Digelar di lokasi baru dan dimeriahkan pasar malam serta wayang golek, Pemdes harap masyarakat semakin guyub rukun dan sejahtera
Pekalongan | petanegeri.com – Tradisi tahunan Legenonan atau sedekah bumi di Desa Jrebengkembang, Kecamatan Karangdadap, Kabupaten Pekalongan, kembali digelar dengan penuh kemeriahan dan makna, Jumat (1/5/2026) malam. Ribuan warga tampak antusias memadati lokasi acara yang tahun ini diselenggarakan di tempat berbeda dari biasanya, sekaligus menghadirkan nuansa baru dengan hiburan pasar malam.
Kegiatan yang diprakarsai oleh panitia penyelenggara Rozikin ini menjadi momentum penting bagi masyarakat dalam mensyukuri hasil bumi sekaligus melestarikan tradisi leluhur yang telah turun-temurun dijaga. Selain itu, Legenonan juga menjadi sarana mempererat tali silaturahmi antarwarga.
Pelaksana Tugas (Plt) Kepala Desa Jrebengkembang, Agus Setiawan, SH, menjelaskan bahwa kegiatan tersebut merupakan bentuk tasyakuran sedekah bumi atau ruwatan desa yang rutin dilaksanakan setiap tahun. Namun, tahun ini terasa lebih istimewa karena konsepnya dikemas lebih meriah dan melibatkan berbagai elemen hiburan.
“Ini adalah acara tasyakuran sedekah bumi atau ruwatan desa yang rutin setiap tahun. Bedanya, kali ini kita adakan di tempat yang berbeda dan dimeriahkan oleh pasar malam agar warga lebih antusias,” ujar Agus Setiawan saat ditemui di sela-sela kegiatan.
Menurutnya, penyelenggaraan Legenonan tidak hanya berfokus pada hiburan semata, tetapi juga bertujuan untuk menggerakkan masyarakat agar lebih aktif dan memperkuat rasa kebersamaan. Ia menilai kegiatan seperti ini penting sebagai wadah pemersatu di tengah masyarakat.
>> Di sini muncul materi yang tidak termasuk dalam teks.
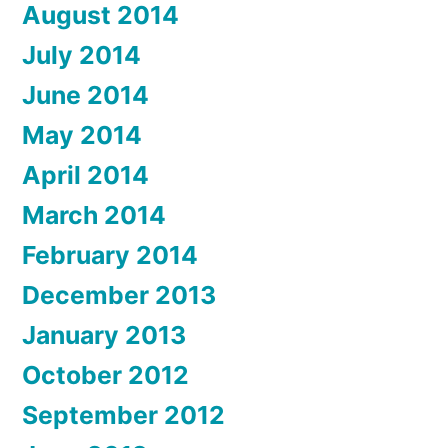
August 2014
July 2014
June 2014
May 2014
April 2014
March 2014
February 2014
December 2013
January 2013
October 2012
September 2012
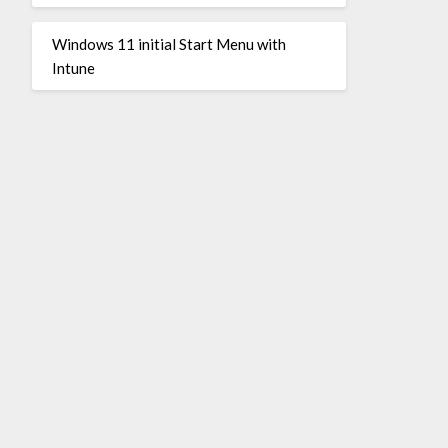
Windows 11 initial Start Menu with
Intune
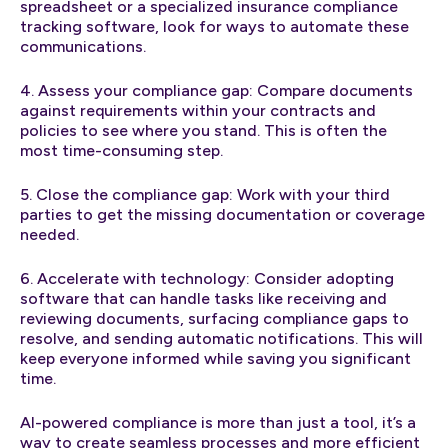
spreadsheet or a specialized insurance compliance
tracking software, look for ways to automate these
communications.
4. Assess your compliance gap: Compare documents
against requirements within your contracts and
policies to see where you stand. This is often the
most time-consuming step.
5. Close the compliance gap: Work with your third
parties to get the missing documentation or coverage
needed.
6. Accelerate with technology: Consider adopting
software that can handle tasks like receiving and
reviewing documents, surfacing compliance gaps to
resolve, and sending automatic notifications. This will
keep everyone informed while saving you significant
time.
AI-powered compliance is more than just a tool, it’s a
way to create seamless processes and more efficient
“Kami ingin masyarakat bisa berkumpul, bergerak bersama, ramai, bersatu, dan semakin guyub rukun. Ini juga sebagai upaya mempersatukan wilayah agar tidak ada perpecahan di antara warga,” tambahnya.
Salah satu agenda utama yang menjadi daya tarik adalah pagelaran wayang golek yang dibawakan oleh Ki Dalang Wahyudin dari Batang dengan lakon “Syekh Danuwarsih”. Tema tersebut mengangkat sosok tokoh sepuh bernilai islami yang diharapkan dapat menjadi teladan bagi masyarakat, khususnya generasi muda.
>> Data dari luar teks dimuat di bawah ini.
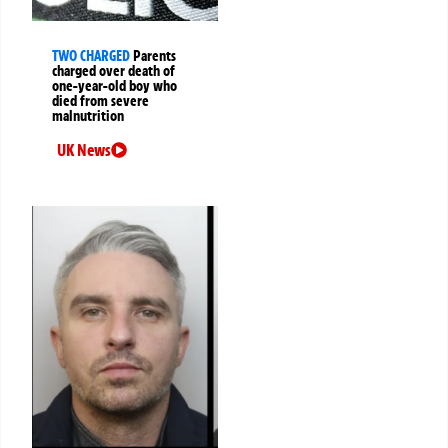
TWO CHARGED
Parents
charged over death of
one-year-old boy who
died from severe
malnutrition
UK News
“Tema ini menggambarkan sosok syekh atau orang sepuh yang bisa menjadi panutan, baik bagi para sesepuh maupun anak muda. Ini penting sebagai nilai moral dan spiritual bagi masyarakat desa,” jelasnya.
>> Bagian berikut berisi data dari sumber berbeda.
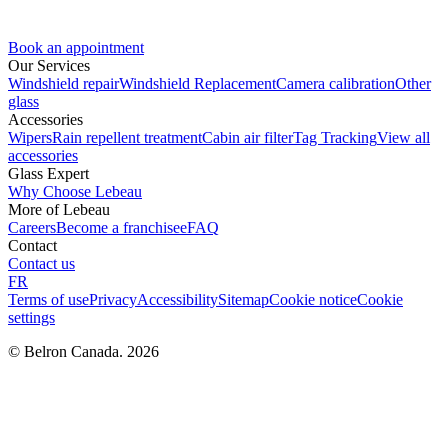
Book an appointment
Our Services
Windshield repair
Windshield Replacement
Camera calibration
Other
glass
Accessories
Wipers
Rain repellent treatment
Cabin air filter
Tag Tracking
View all
accessories
Glass Expert
Why Choose Lebeau
More of Lebeau
Careers
Become a franchisee
FAQ
Contact
Contact us
FR
Terms of use
Privacy
Accessibility
Sitemap
Cookie notice
Cookie
settings
© Belron Canada. 2026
Selain pagelaran budaya, rangkaian acara juga diisi dengan kegiatan keagamaan seperti pengajian, serta berbagai hiburan rakyat melalui pasar malam yang telah berlangsung beberapa hari sebelumnya. Kehadiran wahana permainan dan pedagang turut menambah semarak suasana serta memberikan dampak ekonomi bagi warga sekitar.
Agus Setiawan juga menyampaikan harapannya agar melalui kegiatan Legenonan ini, masyarakat Desa Jrebengkembang dapat terus menjaga persatuan, saling peduli, serta menghormati warisan leluhur.
“Kami berharap masyarakat tetap bersatu, saling peduli, tidak mudah berselisih, dan terus menjaga nilai-nilai kebersamaan sebagai bentuk penghormatan kepada leluhur,” ujarnya.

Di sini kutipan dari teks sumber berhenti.